_INPUT MATERIAL_
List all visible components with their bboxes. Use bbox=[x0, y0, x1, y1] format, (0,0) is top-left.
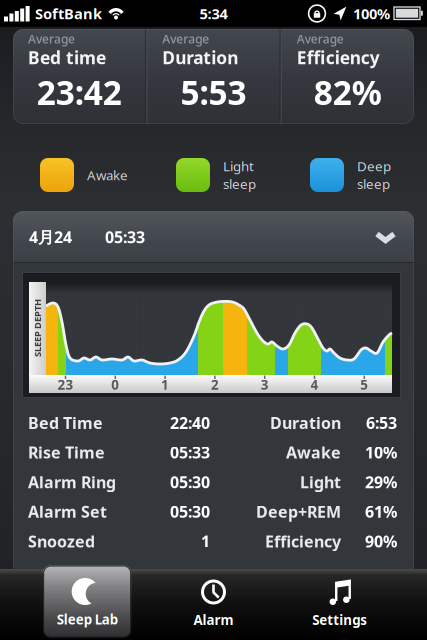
staticText: 05:33 bbox=[170, 442, 210, 463]
staticText: Light bbox=[300, 471, 341, 493]
button[interactable]: Sleep Lab bbox=[24, 568, 150, 640]
staticText: Average bbox=[28, 31, 75, 47]
staticText: 5:53 bbox=[180, 70, 246, 114]
staticText: 22:40 bbox=[170, 412, 210, 433]
staticText: 61% bbox=[365, 501, 397, 522]
staticText: SoftBank bbox=[35, 4, 102, 23]
staticText: 5:34 bbox=[200, 4, 228, 23]
staticText: 1 bbox=[201, 531, 210, 552]
staticText: Deep+REM bbox=[256, 501, 341, 522]
staticText: 05:30 bbox=[170, 501, 210, 522]
staticText: 23:42 bbox=[37, 70, 122, 114]
staticText: Alarm bbox=[194, 611, 234, 629]
staticText: 3 bbox=[261, 376, 269, 393]
staticText: Awake bbox=[286, 442, 341, 463]
staticText: Efficiency bbox=[265, 531, 341, 552]
staticText: 29% bbox=[365, 471, 397, 493]
button[interactable]: Settings bbox=[277, 569, 403, 640]
staticText: Snoozed bbox=[28, 531, 95, 552]
staticText: Efficiency bbox=[297, 46, 380, 69]
staticText: 100% bbox=[353, 4, 390, 23]
staticText: Bed Time bbox=[28, 412, 103, 433]
staticText: 2 bbox=[211, 376, 219, 393]
staticText: 5 bbox=[360, 376, 368, 393]
staticText: Awake bbox=[87, 166, 128, 184]
staticText: 05:30 bbox=[170, 471, 210, 493]
staticText: Average bbox=[297, 31, 344, 47]
staticText: 10% bbox=[365, 442, 397, 463]
staticText: Sleep Lab bbox=[57, 610, 118, 628]
staticText: SLEEP DEPTH bbox=[8, 322, 66, 334]
staticText: Duration bbox=[162, 46, 238, 69]
staticText: 1 bbox=[161, 376, 169, 393]
staticText: 4 bbox=[310, 376, 318, 393]
staticText: Light sleep bbox=[223, 157, 256, 193]
staticText: Settings bbox=[312, 611, 367, 629]
staticText: Average bbox=[162, 31, 209, 47]
staticText: Rise Time bbox=[28, 442, 105, 463]
staticText: 90% bbox=[365, 531, 397, 552]
staticText: Bed time bbox=[28, 46, 106, 69]
button[interactable]: Alarm bbox=[150, 569, 277, 640]
staticText: 05:33 bbox=[105, 226, 145, 248]
staticText: Alarm Ring bbox=[28, 471, 116, 493]
staticText: 4月24 bbox=[29, 226, 72, 248]
staticText: 0 bbox=[111, 376, 119, 393]
button[interactable]: Toggle night details bbox=[13, 211, 414, 263]
staticText: Duration bbox=[270, 412, 341, 433]
staticText: 23 bbox=[58, 376, 74, 393]
staticText: Deep sleep bbox=[357, 157, 391, 193]
staticText: 82% bbox=[314, 70, 382, 114]
staticText: 6:53 bbox=[366, 412, 397, 433]
staticText: Alarm Set bbox=[28, 501, 107, 522]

_BRIEF_
Those lines of the records that contain the string "Deep" should be identified and copied.

_COMPLETED EXERCISE_
staticText: Deep+REM bbox=[256, 501, 341, 522]
staticText: Deep sleep bbox=[357, 157, 391, 193]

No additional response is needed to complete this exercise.